Here you can see that by simply making a neural net with some arbitrary number of output accompanied by a quantile loss function you can model aleatoric uncertainty. One thing to mention, or better, to watch out for, is called quantile crossover. When fitting multiple quantile regressions it is possible that individual quantile regression lines over-lap, or in other words, a quantile regression line fitted to a lower quantile predicts higher that a line fitted to a higher quantile. If this occurs for a certain prediction, the output distribution is invalid. This especially happens when you are fitting your quantiles independently. In our architecture we fit the quantiles together at the same time, which is called composite quantile regression.

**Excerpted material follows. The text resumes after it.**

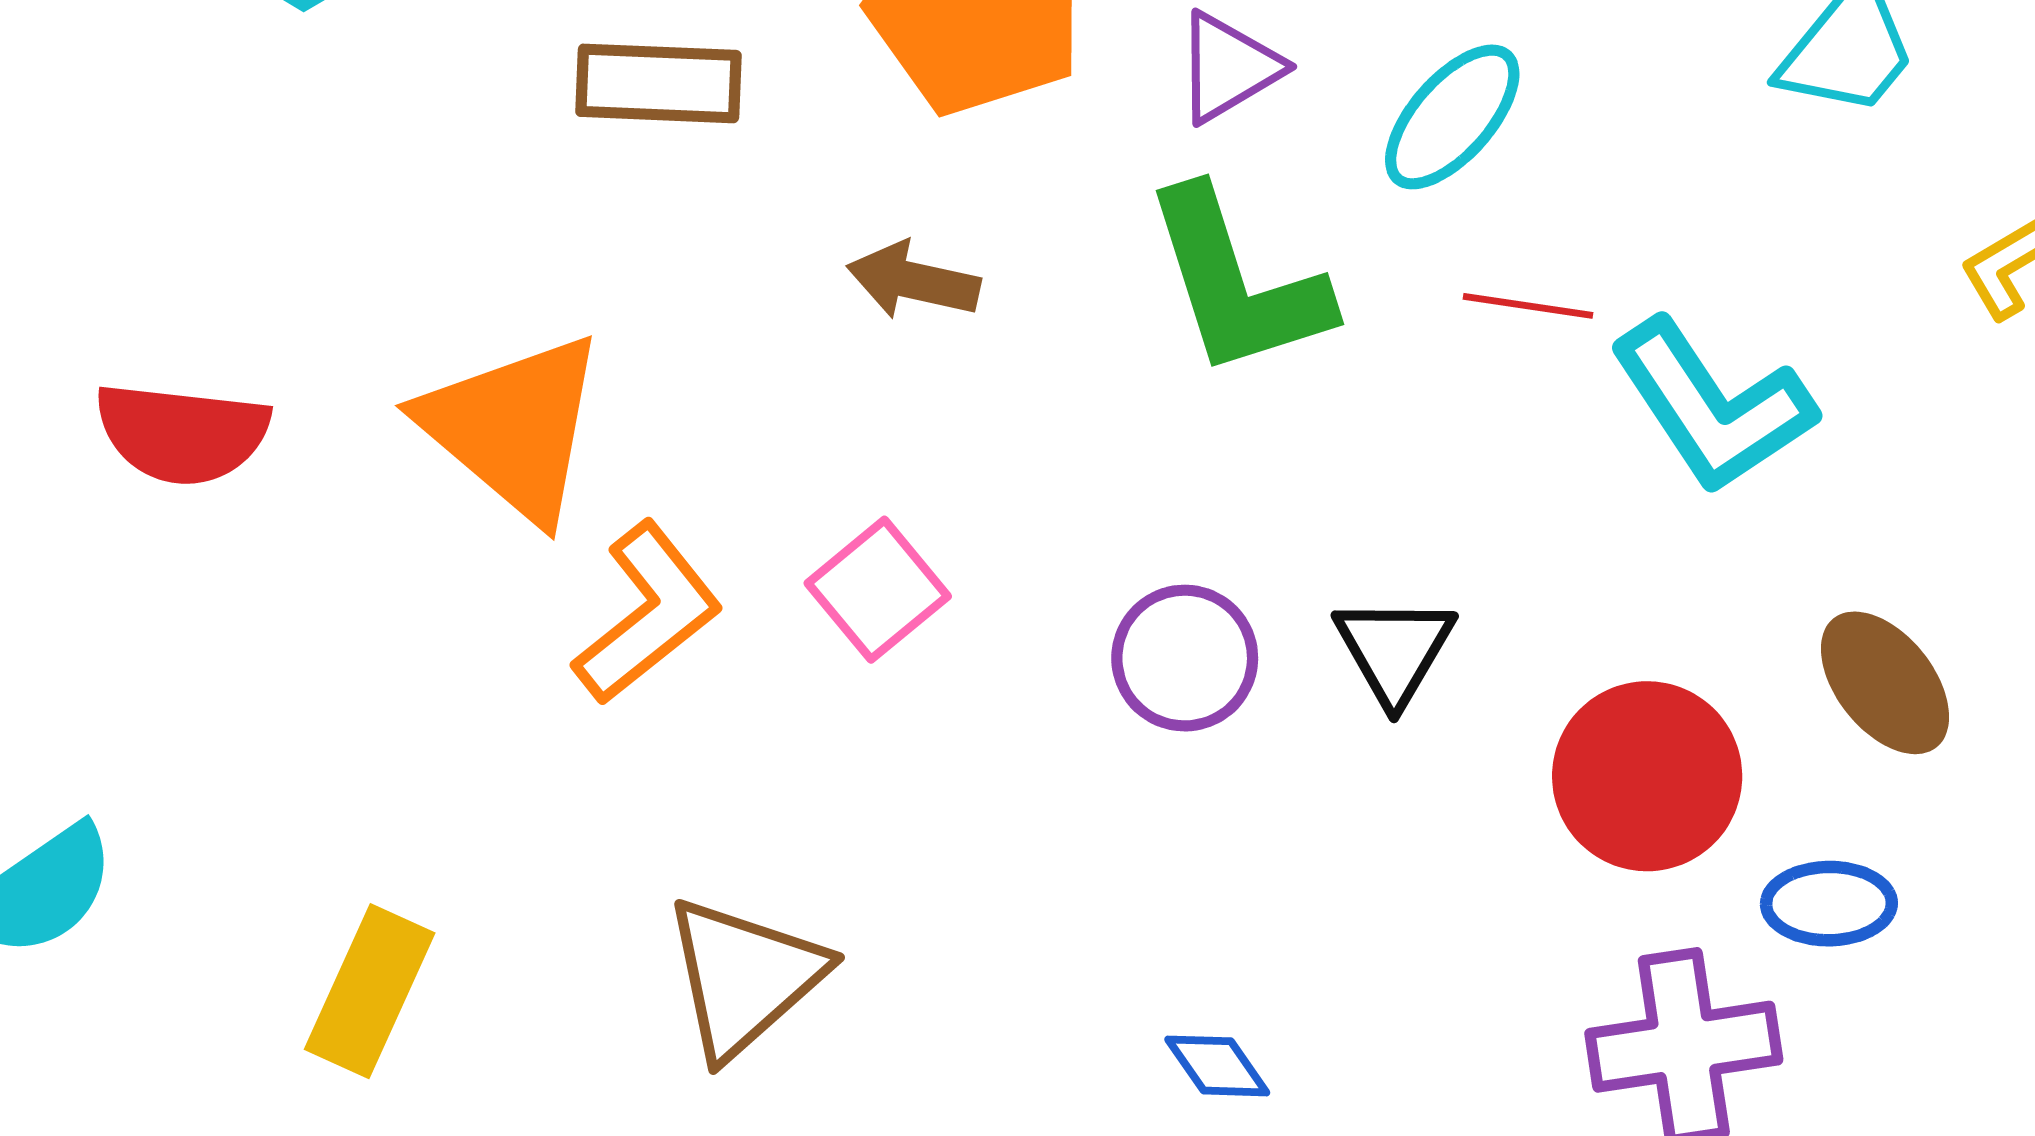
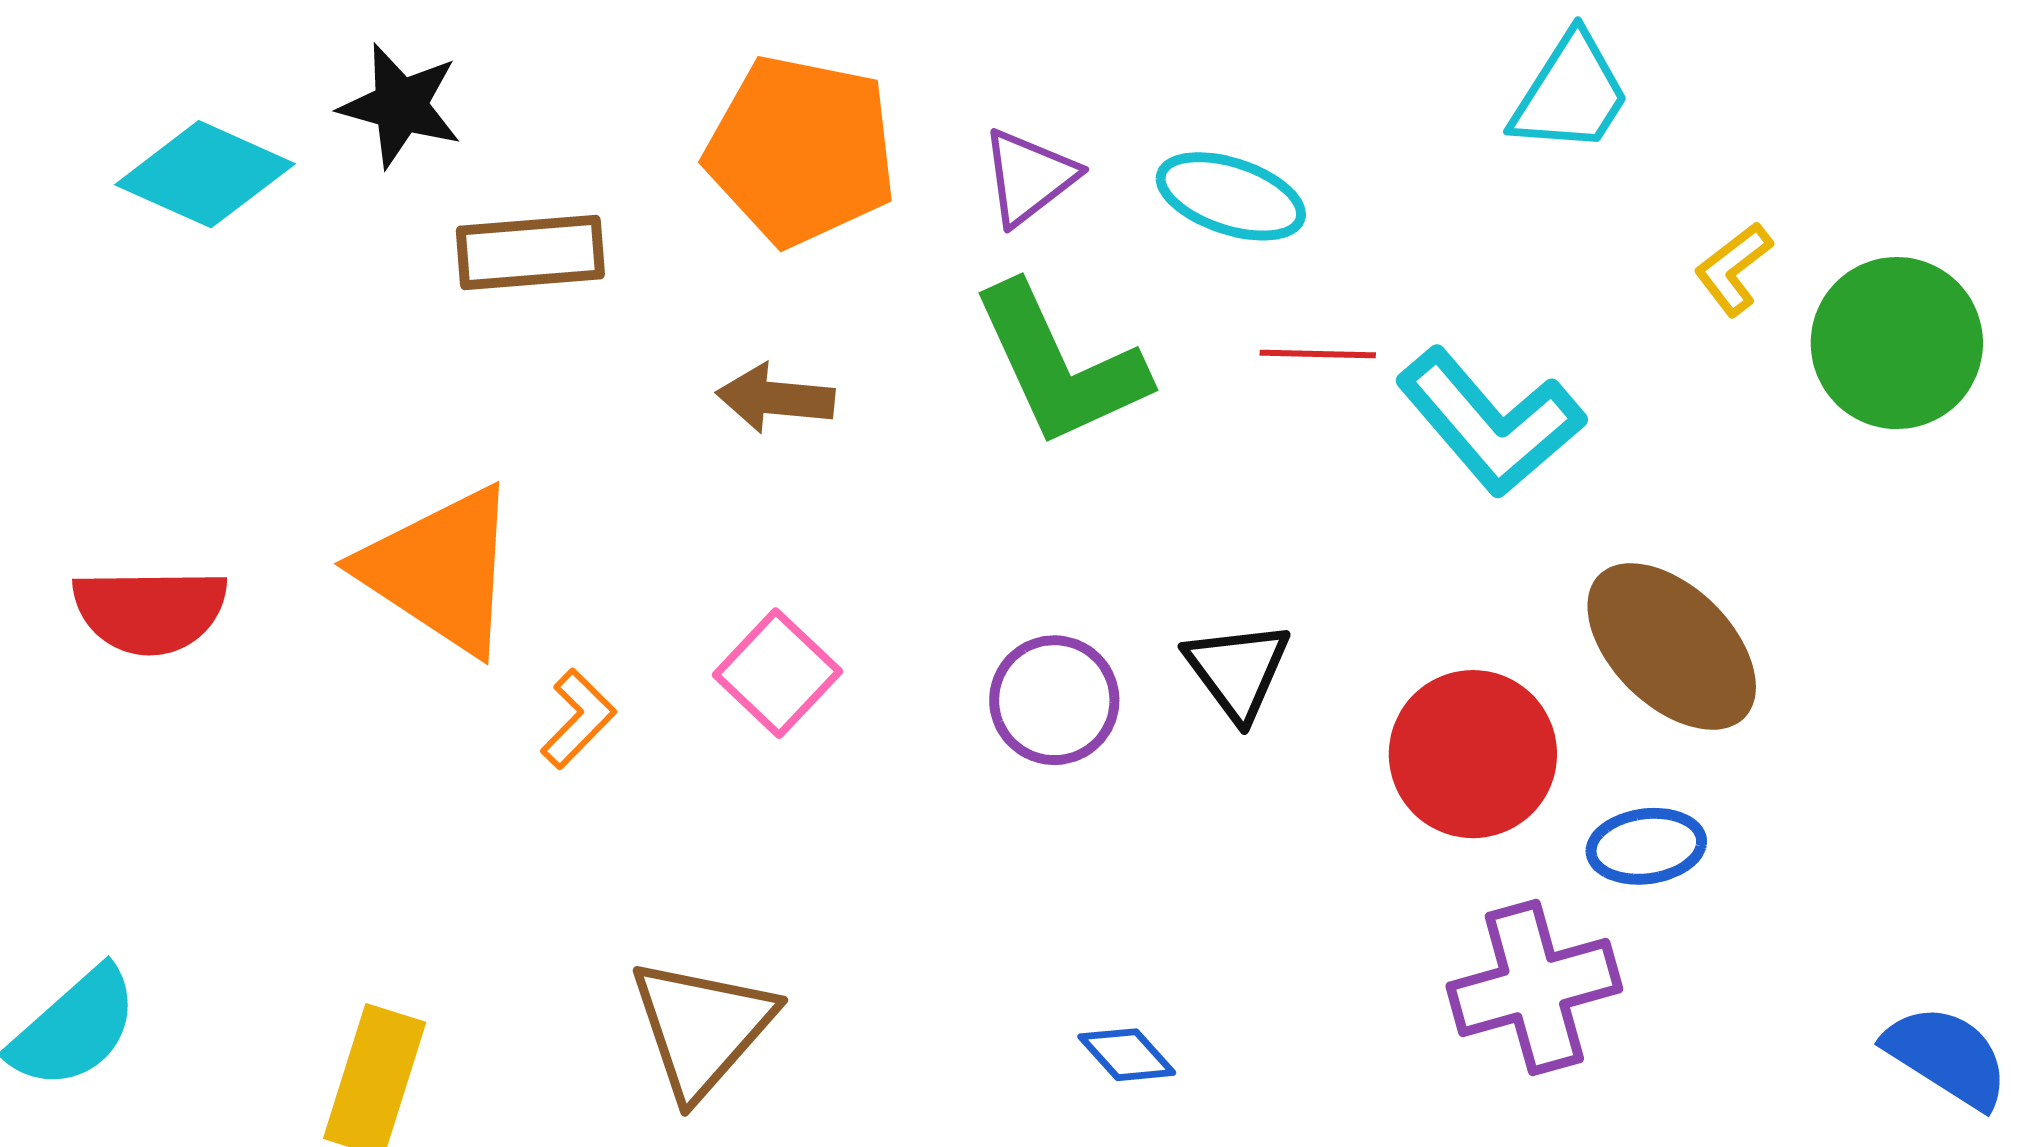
cyan ellipse: (1452, 117) -> (1231, 196), turned 74
orange L-shape: (648, 613) -> (578, 719), size x0.6
brown ellipse: (1885, 683) -> (1672, 646), size x1.4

This helps to fit the quantiles better and reduces quantile crossover, but doesn’t guarantee non-crossing regression quantiles. There are methods that guarantee non-crossing quantiles, which require a more complex implementation[2]. I will try to dig deeper into these monotonicity constraints to see how this can be guaranteed. In my experience, when manually evaluating the cases where quantile crossover occurs, I could often find weird input features causing this. For me this was an indicator that my preprocessing missed something, or that there are some quirks in the data.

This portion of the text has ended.